Que vaut vraiment le support audio de la conversation entre le président de l’ES Sétif, Fahd Halfaya, et son interlocuteur Nassim Sadaoui dans la présumée affaire de conditionnement de matchs ? Est-ce une preuve recevable ? Des questions que se posent certainement beaucoup de personnes. Eclairage.
L’enregistrement a été fait d’une manière subreptice et diffusée sur les réseaux sociaux. Cela est en soi une infraction. Même s’il révèle des pratiques qui peuvent être punies par le code pénal algérien en plus d’engendrer des sanctions sportives éventuelles.
La loi algérienne est claire.
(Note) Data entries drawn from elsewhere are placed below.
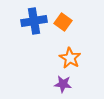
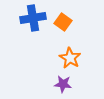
blue cross: moved 1 px left, 3 px up
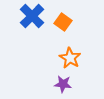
blue cross: moved 1 px left, 2 px up; rotated 35 degrees counterclockwise
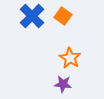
orange square: moved 6 px up
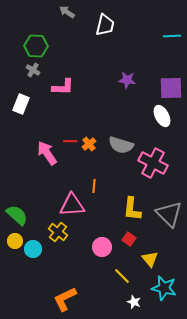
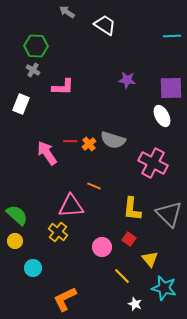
white trapezoid: rotated 70 degrees counterclockwise
gray semicircle: moved 8 px left, 5 px up
orange line: rotated 72 degrees counterclockwise
pink triangle: moved 1 px left, 1 px down
cyan circle: moved 19 px down
white star: moved 1 px right, 2 px down
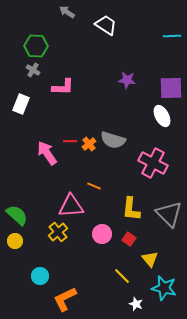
white trapezoid: moved 1 px right
yellow L-shape: moved 1 px left
yellow cross: rotated 12 degrees clockwise
pink circle: moved 13 px up
cyan circle: moved 7 px right, 8 px down
white star: moved 1 px right
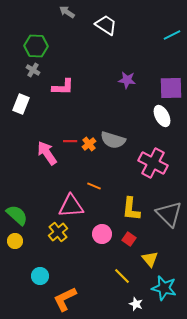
cyan line: moved 1 px up; rotated 24 degrees counterclockwise
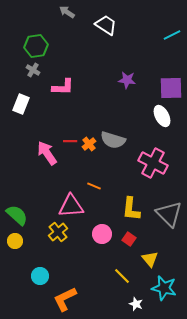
green hexagon: rotated 10 degrees counterclockwise
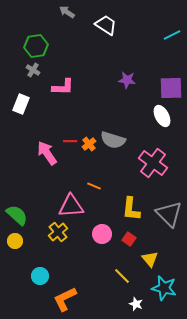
pink cross: rotated 8 degrees clockwise
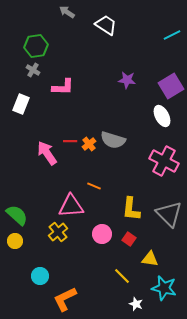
purple square: moved 2 px up; rotated 30 degrees counterclockwise
pink cross: moved 11 px right, 2 px up; rotated 8 degrees counterclockwise
yellow triangle: rotated 42 degrees counterclockwise
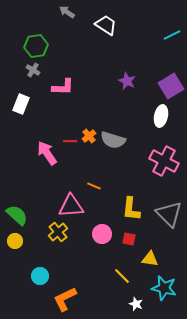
purple star: moved 1 px down; rotated 18 degrees clockwise
white ellipse: moved 1 px left; rotated 40 degrees clockwise
orange cross: moved 8 px up
red square: rotated 24 degrees counterclockwise
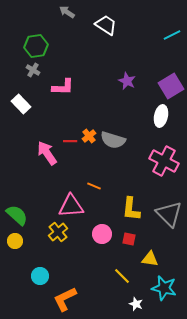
white rectangle: rotated 66 degrees counterclockwise
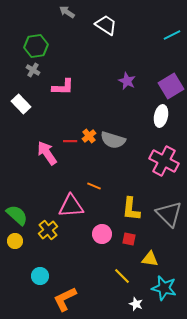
yellow cross: moved 10 px left, 2 px up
Dans l’article 303 bis du Code pénal, il est stipulé que « est puni d’un emprisonnement de six (6) mois à trois (3) ans et d’une amende de cinquante mille (50.000) DA à trois cent mille (300.000) DA, quiconque, au moyen d’un procédé quelconque, porte volontairement atteinte à l’intimité de la vie privée d’autrui ». Et ce, soit « en captant, enregistrant ou transmettant sans l’autorisation ou le consentement de leur auteur, des communications, des paroles prononcées à titre privé ou confidentiel » ou « en prenant, enregistrant ou transmettant sans l’autorisation ou le consentement de celle-ci, l’image d’une personne se trouvant dans un lieu privé.»
Quid de l’interlocuteur ?
En outre, Il y est mentionné que « la tentative du délit prévu par le présent article est punie des mêmes peines que l’infraction consommée ». Et dans tout cela, « le pardon de la victime met fin aux poursuites pénales ». Cette dernière éventualité de dénouement est à exclure pour le moment parce que Halfaya a déposé plainte contre X samedi dans un commissariat de Sétif. Est-ce que ce fichier peut être utilisé contre lui ? La réponse est affirmative. Mais comme une preuve obtenue d’un délit.
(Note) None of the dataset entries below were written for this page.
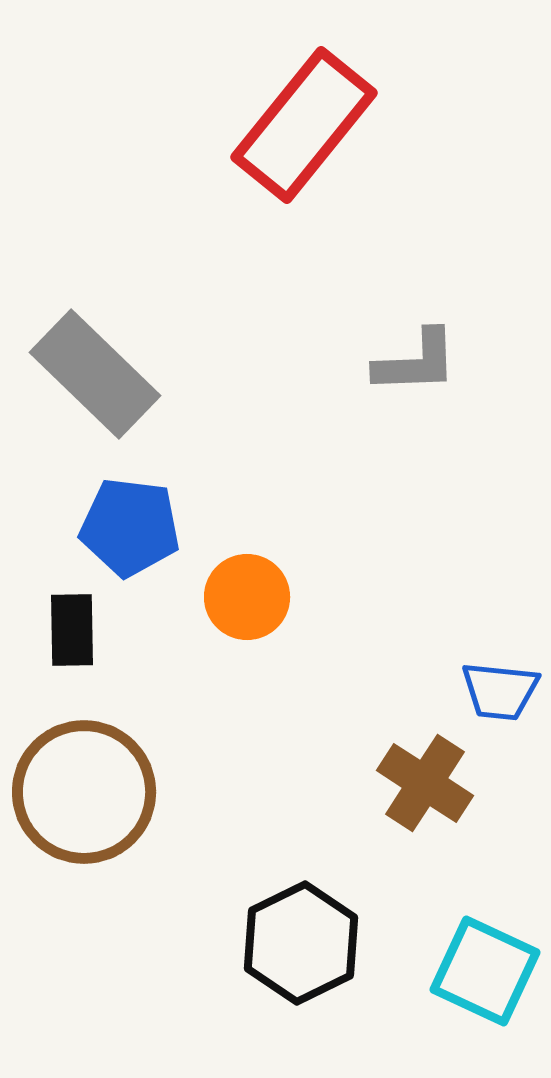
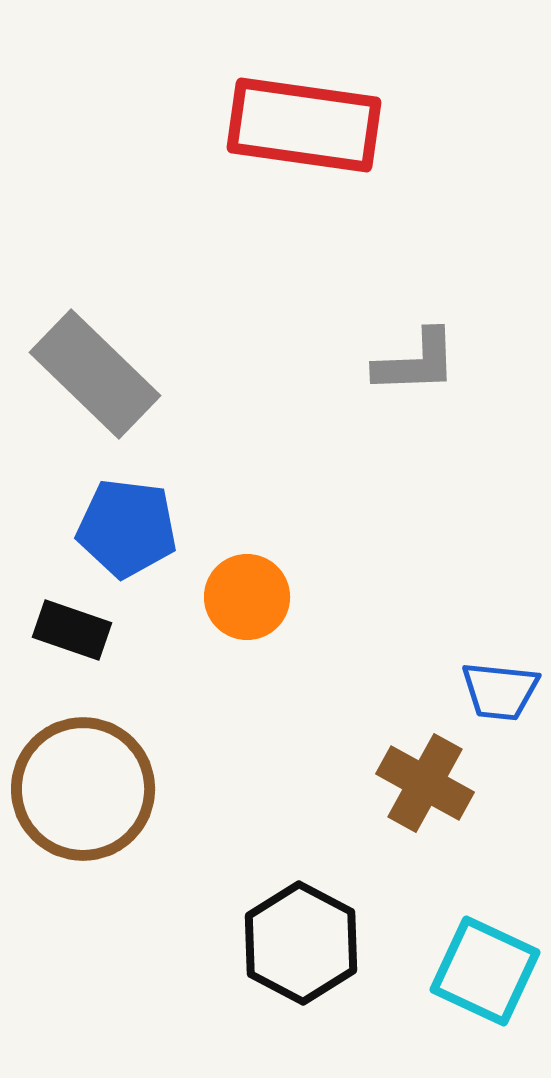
red rectangle: rotated 59 degrees clockwise
blue pentagon: moved 3 px left, 1 px down
black rectangle: rotated 70 degrees counterclockwise
brown cross: rotated 4 degrees counterclockwise
brown circle: moved 1 px left, 3 px up
black hexagon: rotated 6 degrees counterclockwise
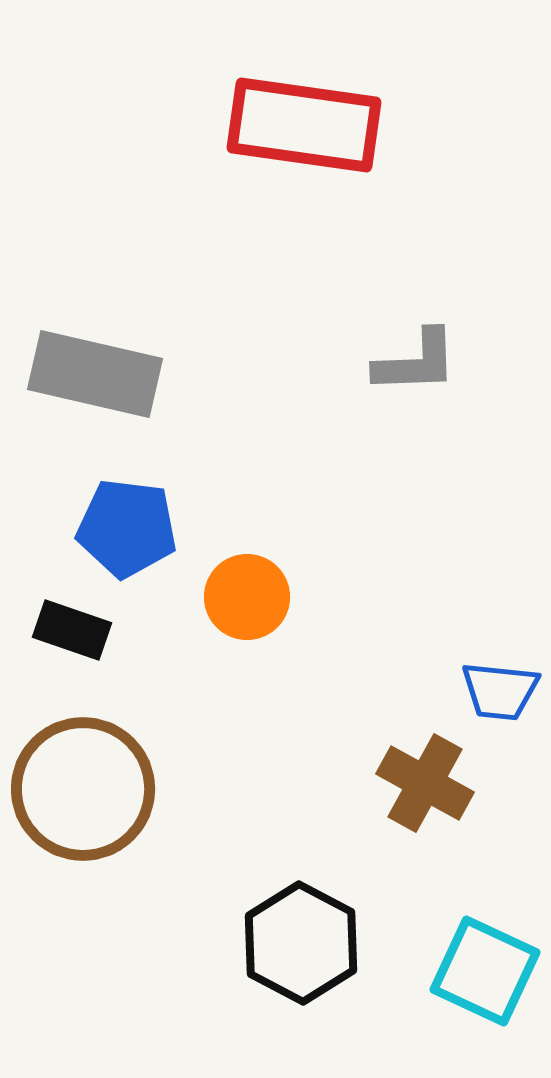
gray rectangle: rotated 31 degrees counterclockwise
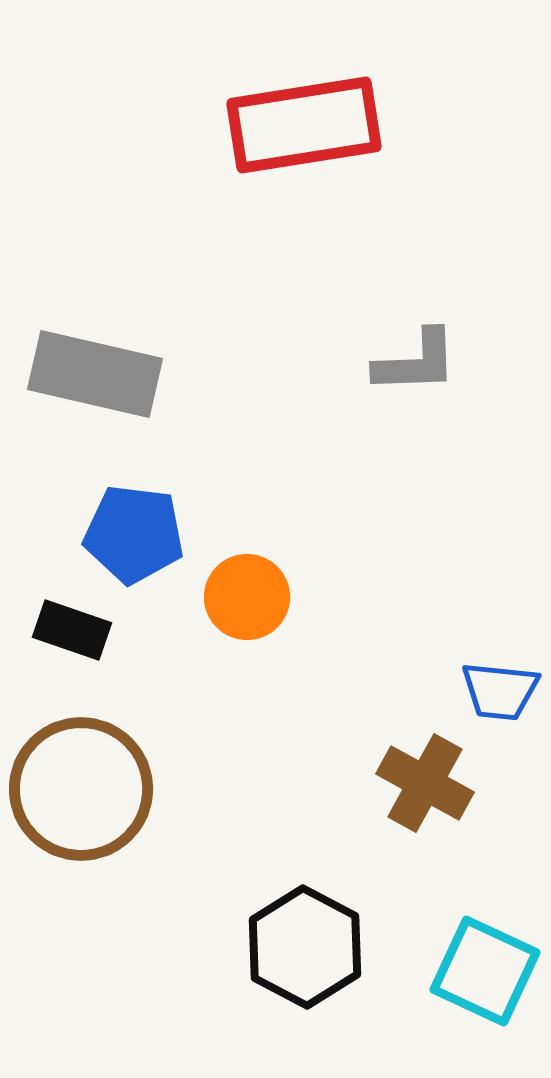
red rectangle: rotated 17 degrees counterclockwise
blue pentagon: moved 7 px right, 6 px down
brown circle: moved 2 px left
black hexagon: moved 4 px right, 4 px down
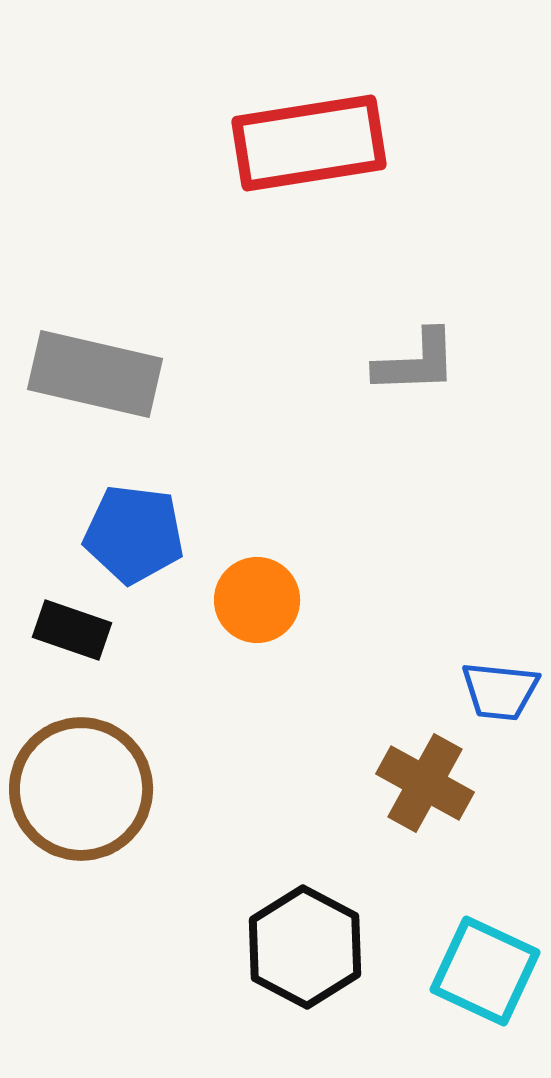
red rectangle: moved 5 px right, 18 px down
orange circle: moved 10 px right, 3 px down
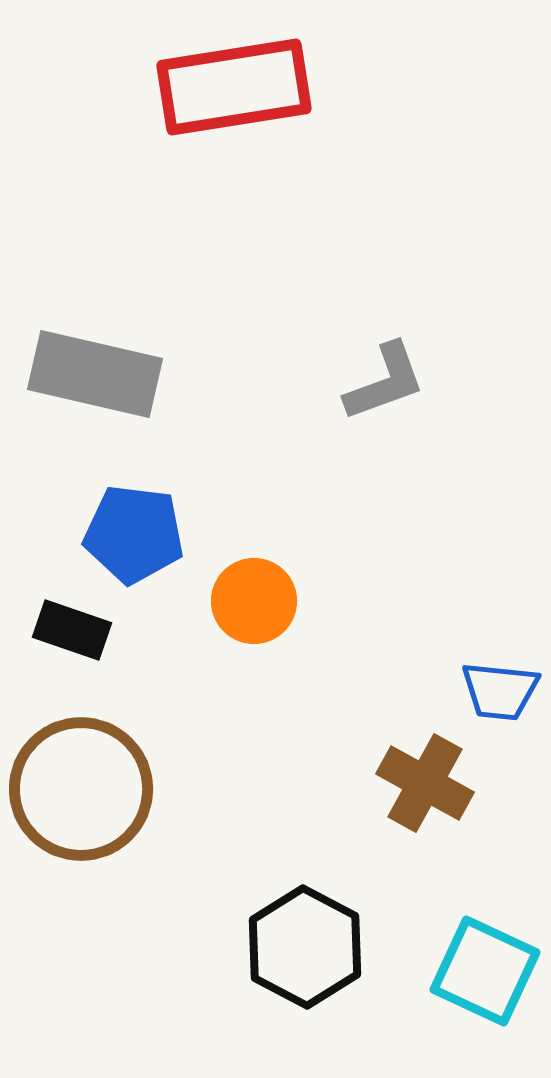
red rectangle: moved 75 px left, 56 px up
gray L-shape: moved 31 px left, 20 px down; rotated 18 degrees counterclockwise
orange circle: moved 3 px left, 1 px down
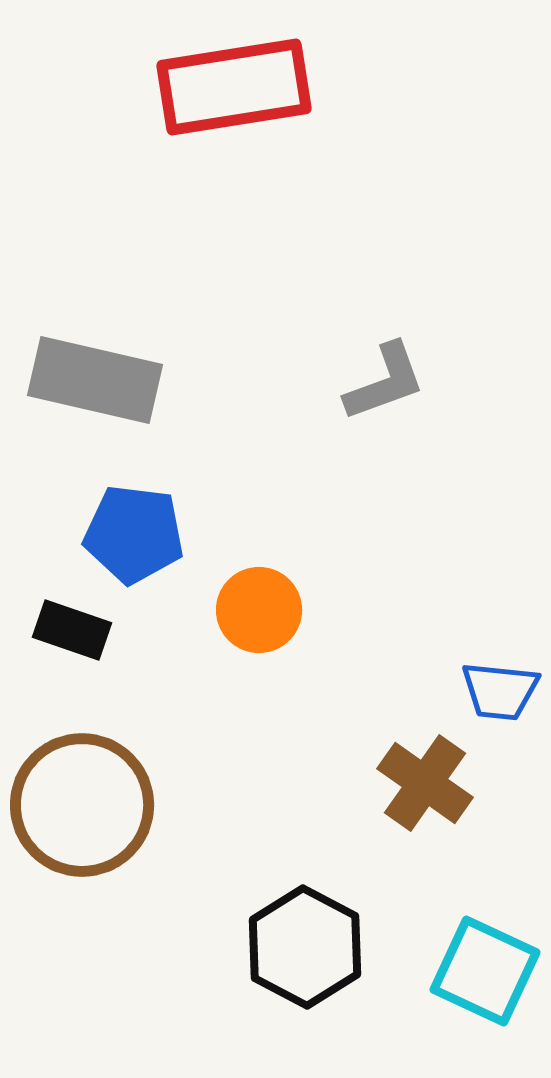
gray rectangle: moved 6 px down
orange circle: moved 5 px right, 9 px down
brown cross: rotated 6 degrees clockwise
brown circle: moved 1 px right, 16 px down
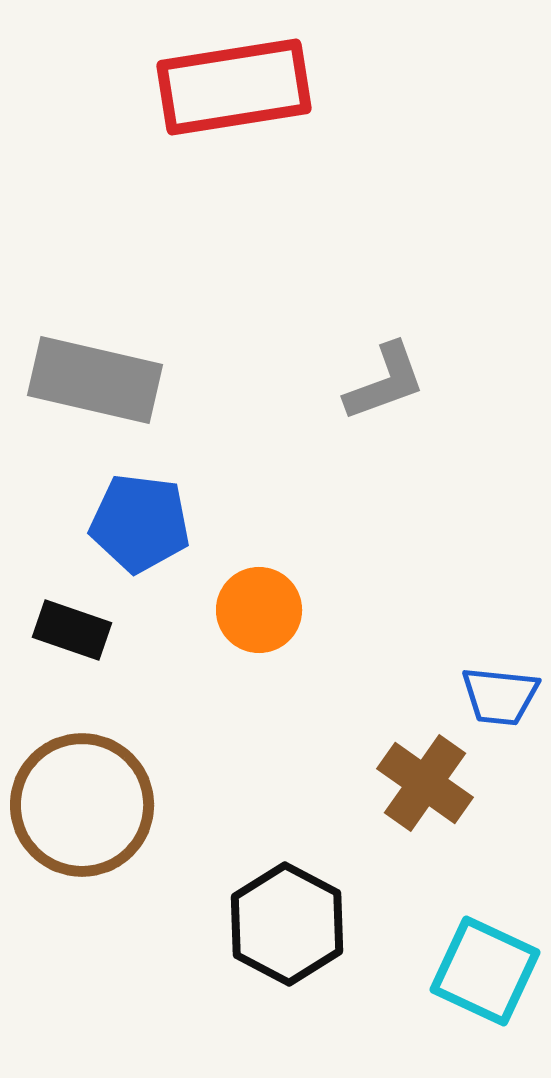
blue pentagon: moved 6 px right, 11 px up
blue trapezoid: moved 5 px down
black hexagon: moved 18 px left, 23 px up
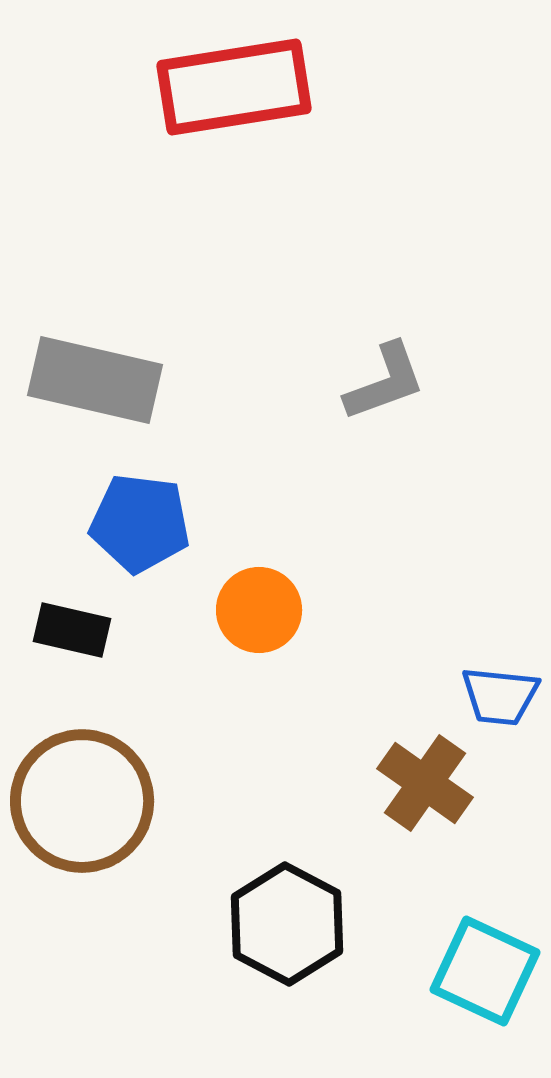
black rectangle: rotated 6 degrees counterclockwise
brown circle: moved 4 px up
Cependant, l’autre personne au bout du fil, qui serait le manager de joueurs Nassim Sadaoui, est, à priori et étrangement, restée en dehors de ce qui serait un autre scandale pour le football algérien. Ce dernier, n’est, pour rappel, pas à la première affaire du genre. Ces épisodes noirs sont devenus récurrents ces dernières saisons. Ce qui laisse croire à une banalisation des arrangements dans le football national.
Une enquête qui traine
En attendant que Halfaya soit auditionné et donne amples précisions sur cette désormais fameuse bande sonore, l’enquête ne donne pas l’impression d’évoluer en tenant compte des délais réglementaires prévus par le code disciplinaire de la Fédération algérienne de football (FAF). En effet, dans l’alinéa 10, on peut lire que « dans les cas jugés graves, la commission de discipline peut prendre toute mesure conservatoire dictée par l’urgence, et ce, jusqu’à achèvement de l’enquête qui ne saurait excéder sept (7) jours.»
Il faut savoir que la conversation en question a fuité le 13 mai dernier et que le patron ententiste, suspendu par mesure conservatoire par la Ligue de football professionnel (LFP), devait comparaître lundi dernier devant la Commission de discipline de la LFP. Mais il s’est absenté pour « des raisons de santé », comme l’a expliqué son avocat Nabil Beniya. Une autre confrontation, la « deuxième et la dernière » comme avertit l’instance chargée de gérer le championnat national avec ses deux paliers « Pro », est fixée pour ce jeudi.
L’ESS ne doit pas être un bouc-émissaire
Par ailleurs, les autres partie suspectes, citées par le boss sétifien, à savoir l’US Biskra et le CA Bordj Bou Arréridj, n’ont pas été entendues. Pour ce qui est de la partie qui se trouve dans l’œil du cyclone, l’Entente en l’occurrence, « Halfaya nous a fait écouter l’enregistrement complet ; il y a eu des passages supprimés, à titre d’exemple Halfaya dit à son interlocuteur que l’Entente ne vend pas et n’achète pas, ça, c’est enregistré, je l’ai écouté avec les autres membres, c’est vous dire que cette affaire n’a pas encore livré tous ses secrets », a révélé Azzedine Arab, président du Conseil d’administration de la SSPA/ESS.
En sous-entendu, le chairman de l’Aigle Noir a, lui aussi, enregistré le dialogue en question. Par Méfiance ou pour d’autres intentions ? On ne peut rien affirmer. Cependant, cela peut démontrer que les personnes influentes de la balle ronde Dz n’échangent pas que sur des sujets légaux.
Les éventuelles sanctions
Reste désormais à contextualiser cette conversation pour savoir si c’est de la corruption ou une tentative. Dans ce cas, la réglementation de la FAF précise que cela peut engendrer une « interdiction à vie d’exercer toute fonction et/ou activité en relation avec le football pour le contrevenant; suspension de l’équipe pour la saison en cours et rétrogradation du club en division inférieure.»
En revanche, si la tentative d’influence, d’arrangement, de pression ou d’intimidation est retenue, « la sanction sera la défalcation de trois points à l’ESS et l’autre partie (l’US Biskra dans ce cas) » en plus d’« une suspension de deux ans » pour l’initiateur, Halfaya en l’occurrence. Toutefois, à partir du moment où le Ministère de la Jeunesse et des Sports (MJS) ainsi que le CR Belouizdad et le NA Hussein-Dey, tous les deux évoqués dans le document audio, se sont constitués parties civiles, la juridiction civile risque de pousser la FAF à frapper d’une main de fer. Ce litige peut prendre des tournures très graves et faire tomber des bonnets qui ont souillé le fair play et les valeurs de la discipline. Le sport roi est clochardisé et déchu de sa noblesse.